From our human perspective, we look to Jesus as our Savior. From God’s perspective, we confess Jesus as His Son. When we acknowledge Him to be the Son of God, we are in step with the witness of Scripture. For example the Gospel of Mark opens with the declaration, “The beginning of the gospel of Jesus Christ, the Son of God” (Mark 1:1). When Gabriel visited Mary to announce she was chosen to be the mother of Jesus, the angel’s words to her were, “Behold, you will conceive in your womb and bring forth a Son and shall call His name Jesus. He will be great and will be called the Son of the Highest” (Luke 1:31–32).
The ‘Highest’
The term “Highest” was a restrained or reverent way of referring to God. Hence the phrase “Son of the Highest” was a way of saying Son of God. When Gabriel announced to Mary the forthcoming conception of a son, she asked the practical question, “How will this be since I am a virgin?” The explanation given to her was, “The Holy Spirit will come upon you and the power of the Most High will overshadow you; therefore the child to be born will be called ‘holy’ — ‘the Son of God.’”
Tempting Jesus
On the opposite end of the spectrum from an angel of the Lord, the devil also accurately referred to Jesus as God’s Son. When tempting Jesus in the wilderness, the devil approached Him two of the three times with the introductory phrase, “If You are the Son of God” (Matt. 4:3, 6). The construction of this phrase in the Greek of the New Testament was not a hesitant expression of doubt but was an accepted fact of truth. It would be accurately construed as, “Since you are the Son of God.” The fact that Jesus had the authority as God’s Son to turn stones to bread or to leap from the highest point of the temple without injury was what fueled the devil’s attack. Had Jesus not possessed the power to do these things, the suggestion that He do them would have been no temptation at all. Acknowledgement that Jesus was on earth as the Son of God also was heard in the words of a demon spirit that inhabited and controlled a man from Gedara. When confronted by Jesus amid the tombs in Mark 5:7, the unclean spirit cried with a loud voice, “What have I to do with You, Jesus, Son of the Most High God?”
Voice from heaven
Greater than the confessions of humans and of the devil are the confessions heard from heaven. When Jesus was baptized in the Jordan River a voice was heard from heaven which said, “You are My beloved Son, in whom I am well pleased” (Mark 1:11). Later when Jesus was transfigured on the mountain in the presence of three of His disciples, a cloud overshadowed them and a voice came out of the cloud, saying, “This is My beloved Son” (Mark 9:7).

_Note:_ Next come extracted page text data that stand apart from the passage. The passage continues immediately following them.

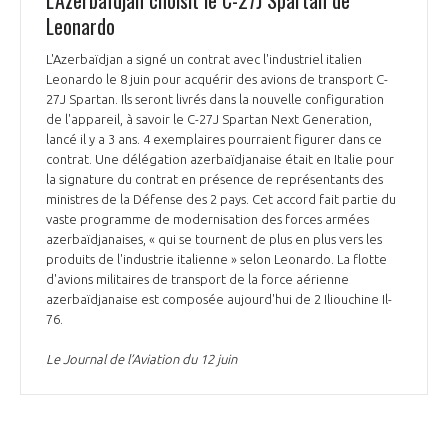
L'Azerbaïdjan choisit le C-27J Spartan de
Leonardo
L'Azerbaïdjan a signé un contrat avec l'industriel italien
Leonardo le 8 juin pour acquérir des avions de transport C-
27J Spartan. Ils seront livrés dans la nouvelle configuration
de l'appareil, à savoir le C-27J Spartan Next Generation,
lancé il y a 3 ans. 4 exemplaires pourraient figurer dans ce
contrat. Une délégation azerbaïdjanaise était en Italie pour
la signature du contrat en présence de représentants des
ministres de la Défense des 2 pays. Cet accord fait partie du
vaste programme de modernisation des forces armées
azerbaïdjanaises, « qui se tournent de plus en plus vers les
produits de l'industrie italienne » selon Leonardo. La flotte
d'avions militaires de transport de la force aérienne
azerbaïdjanaise est composée aujourd'hui de 2 Iliouchine Il-
76.
Le Journal de l’Aviation du 12 juin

Lying behind the witness of Scripture that Jesus is indeed the Son of God are the truths of a miraculous conception enabled by the Holy Spirit and resulting in a virgin birth. The truth that attaches to such a conception and birth is that Jesus possessed a divine nature as the Son of God. Furthermore this fact made it possible for people of faith to understand that as the Son of God, Jesus is the second person of the Trinity, along with the Father and the Holy Spirit.